▶ Exercise aim: Only the count is needed. Count the lines below with the word "sheet" in them.

#### Material for this exercise ####

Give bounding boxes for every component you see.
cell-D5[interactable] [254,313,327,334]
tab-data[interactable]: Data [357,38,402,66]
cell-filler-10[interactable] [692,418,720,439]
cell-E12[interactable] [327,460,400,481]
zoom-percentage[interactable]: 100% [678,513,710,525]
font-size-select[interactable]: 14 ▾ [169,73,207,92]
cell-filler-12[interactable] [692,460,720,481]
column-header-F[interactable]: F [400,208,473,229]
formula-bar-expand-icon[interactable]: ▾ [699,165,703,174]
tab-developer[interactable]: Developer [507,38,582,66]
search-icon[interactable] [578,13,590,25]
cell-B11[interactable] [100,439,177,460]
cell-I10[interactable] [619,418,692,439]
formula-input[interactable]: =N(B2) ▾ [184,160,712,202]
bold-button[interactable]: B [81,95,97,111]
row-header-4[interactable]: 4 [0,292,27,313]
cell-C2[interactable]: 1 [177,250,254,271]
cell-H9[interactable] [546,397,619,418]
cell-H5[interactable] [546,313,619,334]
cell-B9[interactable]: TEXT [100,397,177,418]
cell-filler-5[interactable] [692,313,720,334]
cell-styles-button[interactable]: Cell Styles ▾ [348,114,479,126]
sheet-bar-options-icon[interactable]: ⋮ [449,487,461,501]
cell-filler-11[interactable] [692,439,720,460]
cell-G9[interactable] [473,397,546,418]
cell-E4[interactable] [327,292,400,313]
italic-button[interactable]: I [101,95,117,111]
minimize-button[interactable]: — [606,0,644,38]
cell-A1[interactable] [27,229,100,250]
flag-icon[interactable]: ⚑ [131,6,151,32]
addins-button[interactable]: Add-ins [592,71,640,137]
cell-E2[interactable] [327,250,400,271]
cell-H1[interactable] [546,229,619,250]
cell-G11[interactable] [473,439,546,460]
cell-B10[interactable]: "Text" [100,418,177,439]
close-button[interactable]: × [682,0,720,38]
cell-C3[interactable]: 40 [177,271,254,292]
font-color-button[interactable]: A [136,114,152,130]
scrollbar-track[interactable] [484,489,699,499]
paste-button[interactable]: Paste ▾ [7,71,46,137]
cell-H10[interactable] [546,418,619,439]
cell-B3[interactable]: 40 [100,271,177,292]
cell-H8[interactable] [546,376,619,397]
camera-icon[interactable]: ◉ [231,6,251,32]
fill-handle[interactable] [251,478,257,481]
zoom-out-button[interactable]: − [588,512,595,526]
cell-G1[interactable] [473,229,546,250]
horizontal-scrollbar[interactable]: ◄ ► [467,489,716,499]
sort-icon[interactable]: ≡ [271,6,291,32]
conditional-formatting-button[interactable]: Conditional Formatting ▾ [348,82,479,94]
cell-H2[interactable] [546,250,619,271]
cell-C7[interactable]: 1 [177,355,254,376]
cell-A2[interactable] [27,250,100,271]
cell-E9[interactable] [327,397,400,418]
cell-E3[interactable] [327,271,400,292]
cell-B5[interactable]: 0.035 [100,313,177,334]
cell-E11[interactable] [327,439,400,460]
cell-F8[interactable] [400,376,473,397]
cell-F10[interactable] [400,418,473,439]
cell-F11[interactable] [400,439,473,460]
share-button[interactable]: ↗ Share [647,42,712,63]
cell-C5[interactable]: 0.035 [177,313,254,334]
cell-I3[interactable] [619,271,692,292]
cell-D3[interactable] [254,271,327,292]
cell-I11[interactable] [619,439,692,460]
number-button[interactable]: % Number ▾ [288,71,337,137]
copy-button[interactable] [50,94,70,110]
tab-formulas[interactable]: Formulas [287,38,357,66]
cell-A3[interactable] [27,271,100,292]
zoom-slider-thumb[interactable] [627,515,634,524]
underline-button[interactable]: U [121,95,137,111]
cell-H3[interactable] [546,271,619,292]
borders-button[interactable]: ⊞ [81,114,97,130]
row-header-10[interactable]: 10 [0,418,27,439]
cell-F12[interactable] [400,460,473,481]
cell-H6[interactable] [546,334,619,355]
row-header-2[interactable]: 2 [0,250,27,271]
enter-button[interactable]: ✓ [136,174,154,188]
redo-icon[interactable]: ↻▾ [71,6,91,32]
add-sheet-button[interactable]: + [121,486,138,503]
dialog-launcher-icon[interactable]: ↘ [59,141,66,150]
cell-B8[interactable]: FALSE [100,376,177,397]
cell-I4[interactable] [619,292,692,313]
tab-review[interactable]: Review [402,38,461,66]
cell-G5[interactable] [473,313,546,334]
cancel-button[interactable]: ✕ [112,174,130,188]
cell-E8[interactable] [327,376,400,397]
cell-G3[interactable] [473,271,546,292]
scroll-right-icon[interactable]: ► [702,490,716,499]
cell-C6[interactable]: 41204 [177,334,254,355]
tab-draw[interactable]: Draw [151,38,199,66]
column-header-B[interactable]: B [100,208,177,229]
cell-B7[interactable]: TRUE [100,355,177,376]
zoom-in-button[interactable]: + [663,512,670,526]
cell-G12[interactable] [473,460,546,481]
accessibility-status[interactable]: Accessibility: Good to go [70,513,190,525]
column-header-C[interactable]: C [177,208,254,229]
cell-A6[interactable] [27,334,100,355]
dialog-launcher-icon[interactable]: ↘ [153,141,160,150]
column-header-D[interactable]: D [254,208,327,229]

####

▶ Exercise response: 2